The act will significantly affect the income replacement ratio and 18 percent preferential savings rate for civil servants. Although some of the pan-blue camp’s legislators are planning to apply for a constitutional interpretation on the matter, seeking legal remedies might not be easy.
According to Article 5, Paragraph 1, Subparagraph 3 of the Constitutional Interpretation Procedure Act (司法院大法官審理案件法), it takes one-third of legislators to reach the application threshold for a constitutional interpretation. As the Chinese Nationalist Party (KMT) only has 34 seats in the legislature, it needs four more to reach the threshold; it cannot meet the requirement without the assistance of other parties.
If the KMT’s application does not work, it would have to rely on the public to apply for it in accordance with Article 5, Paragraph 1, Subparagraph 2 of the Constitutional Interpretation Procedure Act, which states that an individual can also apply for a constitutional interpretation when their constitutional rights are infringed.
However, that person can only reach the threshold when their constitutional rights are actually infringed and when all other legal recourse has been exhausted.
As the retirement act is not to take effect until July 1 next year, the benefits for retired civil servants are unlikely to be affected until then, so they would not qualify to apply for administrative remedies at the moment. Should their potential lawsuits fail in years to come, they could apply for a constitutional interpretation.
Even if they can overcome all procedural obstacles to a constitutional interpretation and submit a case to the Council of Grand Justices, whether the grand justices would declare the controversial retroactive legislation unconstitutional is unknown. So the issue actually involves the old and new laws, as well as the dilemma of retroactivity or non-retroactivity. How to apply the laws might be questionable by then.

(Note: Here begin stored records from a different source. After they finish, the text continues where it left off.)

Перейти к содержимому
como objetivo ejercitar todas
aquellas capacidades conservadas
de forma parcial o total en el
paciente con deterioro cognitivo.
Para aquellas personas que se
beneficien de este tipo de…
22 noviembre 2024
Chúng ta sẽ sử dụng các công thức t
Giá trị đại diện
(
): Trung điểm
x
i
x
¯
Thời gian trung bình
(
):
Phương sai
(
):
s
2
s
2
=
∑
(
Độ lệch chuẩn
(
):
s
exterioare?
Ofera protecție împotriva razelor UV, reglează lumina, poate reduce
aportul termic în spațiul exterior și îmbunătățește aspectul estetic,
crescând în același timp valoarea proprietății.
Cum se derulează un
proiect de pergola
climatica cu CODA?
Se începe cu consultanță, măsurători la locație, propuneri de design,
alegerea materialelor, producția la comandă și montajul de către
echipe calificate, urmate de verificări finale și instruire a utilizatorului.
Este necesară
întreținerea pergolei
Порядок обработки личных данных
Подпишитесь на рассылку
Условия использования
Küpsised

Take the preferential savings rate for example. Agencies adjusted it through an administrative order in 2006. In response to a retired public-school teacher’s petition later, the grand justices issued Constitutional Interpretation No. 717 in 2014.

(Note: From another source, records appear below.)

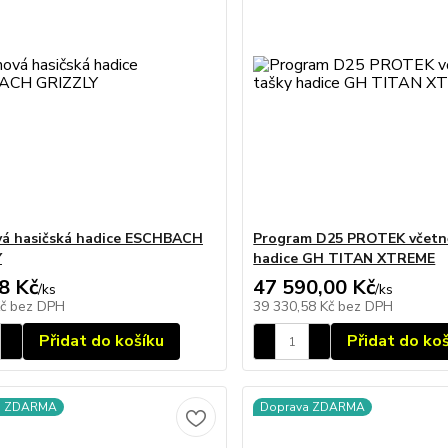
á hasičská hadice ESCHBACH
Program D25 PROTEK včetn
Y
hadice GH TITAN XTREME
8 Kč
47 590,00 Kč
/
ks
/
ks
Kč
bez DPH
39 330,58 Kč
bez DPH
Přidat do košíku
Přidat do ko
a ZDARMA
Doprava ZDARMA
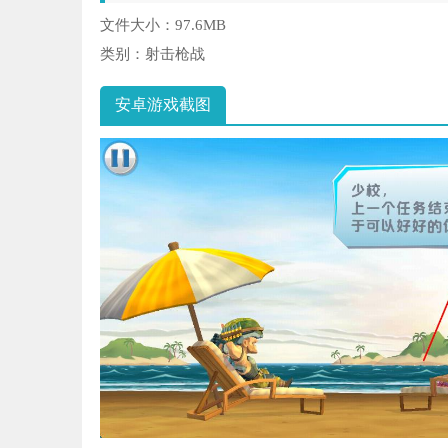
文件大小：
97.6MB
类别：
射击枪战
安卓游戏截图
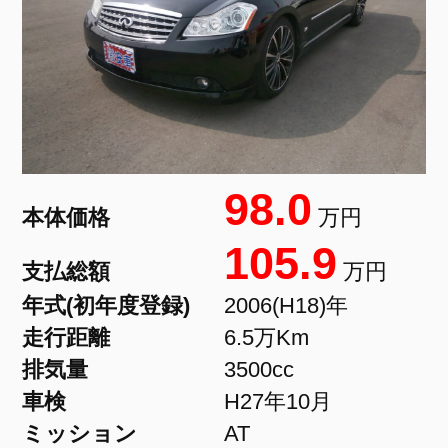
98.0
本体価格
万円
105.9
支払総額
万円
年式(初年度登録)
2006(H18)年
走行距離
6.5万Km
排気量
3500cc
車検
H27年10月
ミッション
AT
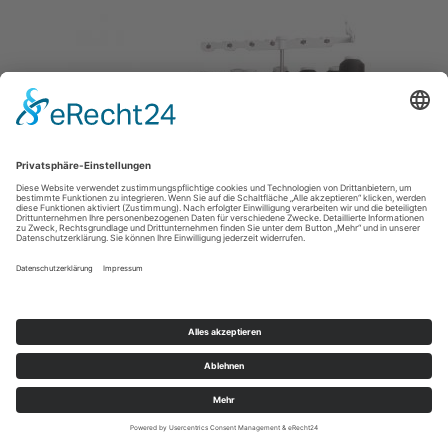
Baby Lock Gloria limitierte Auflage
4.398,00 € *
Mehr Informationen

It states: “Laws and regulations that grant financial interests to the people and that carry a predetermined period of applicability, within the said period of time should be accorded a relatively high level of trust. Unless there is an urgent matter of public interest, they should not be curtailed. Should new regulations be issued after the expiry of the said period of time then the issue of reliability does not arise.”

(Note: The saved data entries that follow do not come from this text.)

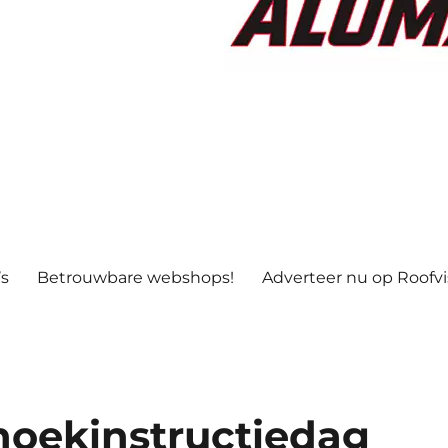
’s
Betrouwbare webshops!
Adverteer nu op Roofv
noekinstructiedag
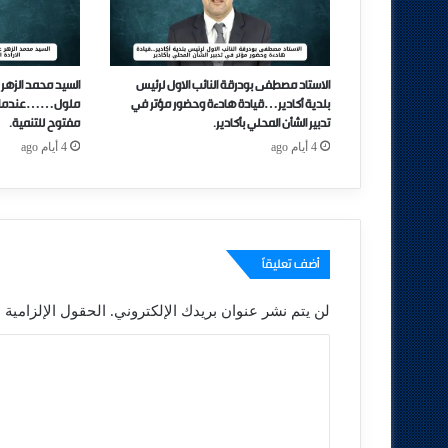
الاستاد مصطفى بودرقة النائب الاول لرئيس
السيد محمد الزهر 
بلدية أكادير…قيادة هادءة وحضور مؤتر في
ملول……عندما تتحو
تدبير الشأن المحلي بأكادير.
مفتوح للتنمية.
4 أيام ago
4 أيام ago
أضف تعليقاً
لن يتم نشر عنوان بريدك الإلكتروني.
الحقول الإلزامية م
ا
ل
ت
ع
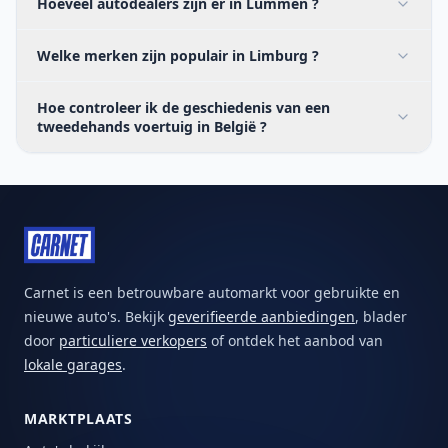
Hoeveel autodealers zijn er in Lummen ?
Welke merken zijn populair in Limburg ?
Hoe controleer ik de geschiedenis van een
tweedehands voertuig in België ?
Carnet is een betrouwbare automarkt voor gebruikte en
nieuwe auto's. Bekijk
geverifieerde aanbiedingen
, blader
door
particuliere verkopers
of ontdek het aanbod van
lokale garages
.
MARKTPLAATS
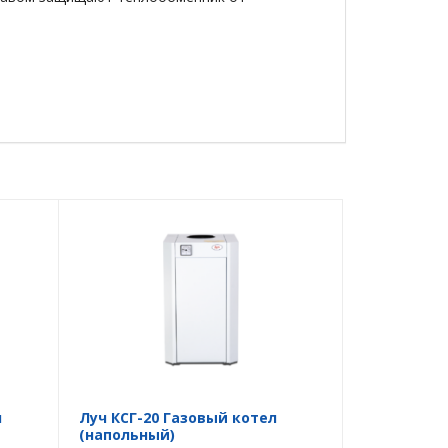
л
Луч КСГ-20 Газовый котел
(напольный)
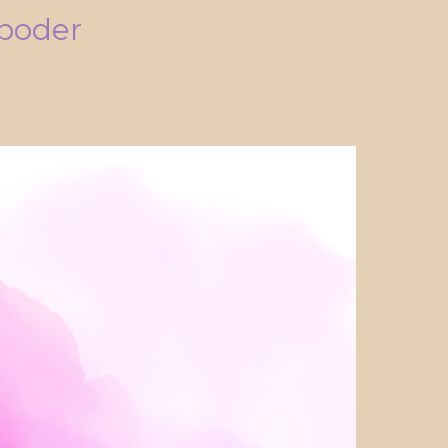
poder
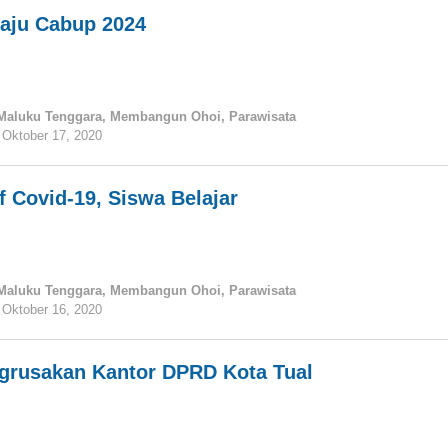
Maju Cabup 2024
Maluku Tenggara
,
Membangun Ohoi
,
Parawisata
Oktober 17, 2020
oleh
tualnews
 Covid-19, Siswa Belajar
Maluku Tenggara
,
Membangun Ohoi
,
Parawisata
Oktober 16, 2020
oleh
tualnews
grusakan Kantor DPRD Kota Tual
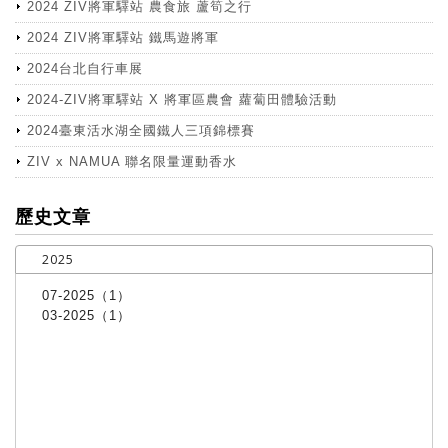
2024 ZIV將軍驛站 農食旅 蘆筍之行
2024 ZIV將軍驛站 鐵馬遊將軍
2024台北自行車展
2024-ZIV將軍驛站 X 將軍區農會 蘿蔔田體驗活動
2024臺東活水湖全國鐵人三項錦標賽
ZIV x NAMUA 聯名限量運動香水
more
歷史文章
2025
07-2025（1）
03-2025（1）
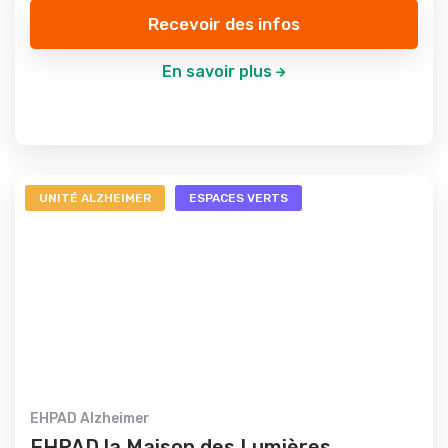
Recevoir des infos
En savoir plus
UNITÉ ALZHEIMER
ESPACES VERTS
EHPAD Alzheimer
EHPAD la Maison des Lumières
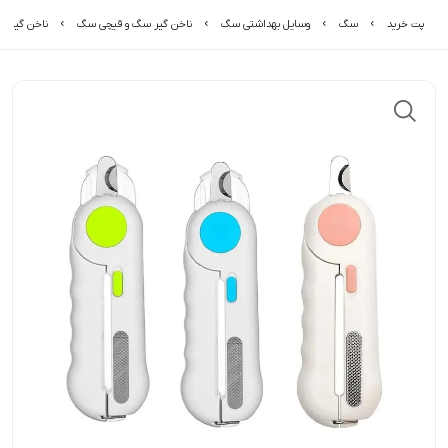
پت خرید
سگ
وسایل بهداشتی سگ
ناخن گیر سگ و قیچی سگ
ناخن گیر سگ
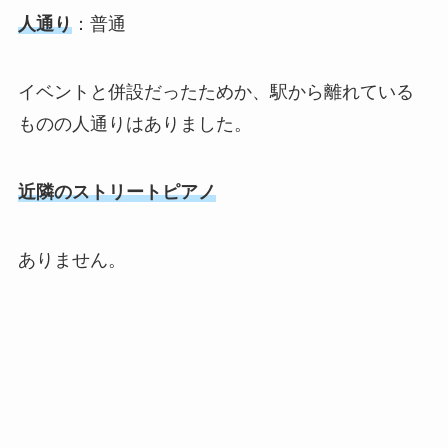
人通り
：普通
イベントと併設だったためか、駅から離れている
ものの人通りはありました。
近隣のストリートピアノ
ありません。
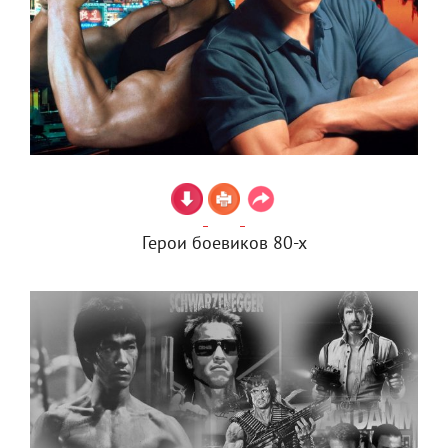
Герои боевиков 80-х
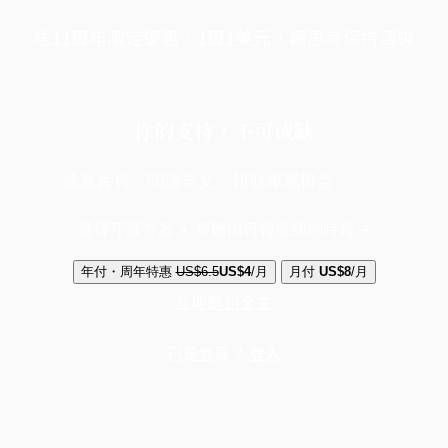
端11周年限定優惠，1周1美元，讓思考保持清爽
你的支持，不可或缺
成為會員，閱讀全文，領取專屬權益
選擇守護方案 + 華爾街日報或紐約時報
年付・周年特惠
US$6.5
US$4
/月
月付
US$8
/月
立即解鎖全文
已是會員？
登入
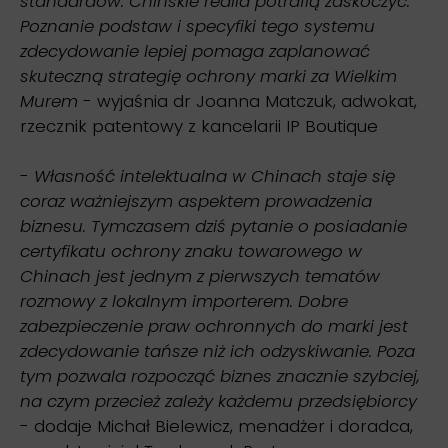
standardów. Chińskie realia potrafią zaskoczyć.
Poznanie podstaw i specyfiki tego systemu
zdecydowanie lepiej pomaga zaplanować
skuteczną strategię ochrony marki za Wielkim
Murem
- wyjaśnia dr Joanna Matczuk, adwokat,
rzecznik patentowy z kancelarii IP Boutique
-
Własność intelektualna w Chinach staje się
coraz ważniejszym aspektem prowadzenia
biznesu. Tymczasem dziś pytanie o posiadanie
certyfikatu ochrony znaku towarowego w
Chinach jest jednym z pierwszych tematów
rozmowy z lokalnym importerem. Dobre
zabezpieczenie praw ochronnych do marki jest
zdecydowanie tańsze niż ich odzyskiwanie. Poza
tym pozwala rozpocząć biznes znacznie szybciej,
na czym przecież zależy każdemu przedsiębiorcy
- dodaje Michał Bielewicz, menadżer i doradca,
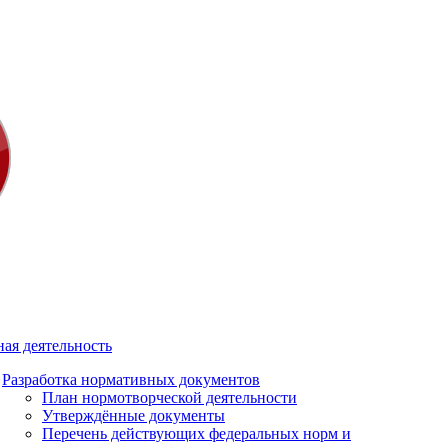
ая деятельность
Разработка нормативных документов
План нормотворческой деятельности
Утверждённые документы
Перечень действующих федеральных норм и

Nevertheless, it also states: “Besides the requirement to avoid a complete cessation of all privileges granted, in examining the level of reductions to be made, one should also consider making such reductions in installments and taking into account differences in the capacity of the objects falling within the scope of the regulations, so as to prevent excessive harm to their reliability of interest.”
Therefore, on the constitutional battlefield in the future, apart from whether such retroactivity in the pension act is constitutional, a key will lie in whether it can effectively protect civil servants’ reliability of interest and retirement life.
Can this argument really be solved by the grand justices, who often deliver abstract and ambiguous interpretations?
A large question mark hangs over that.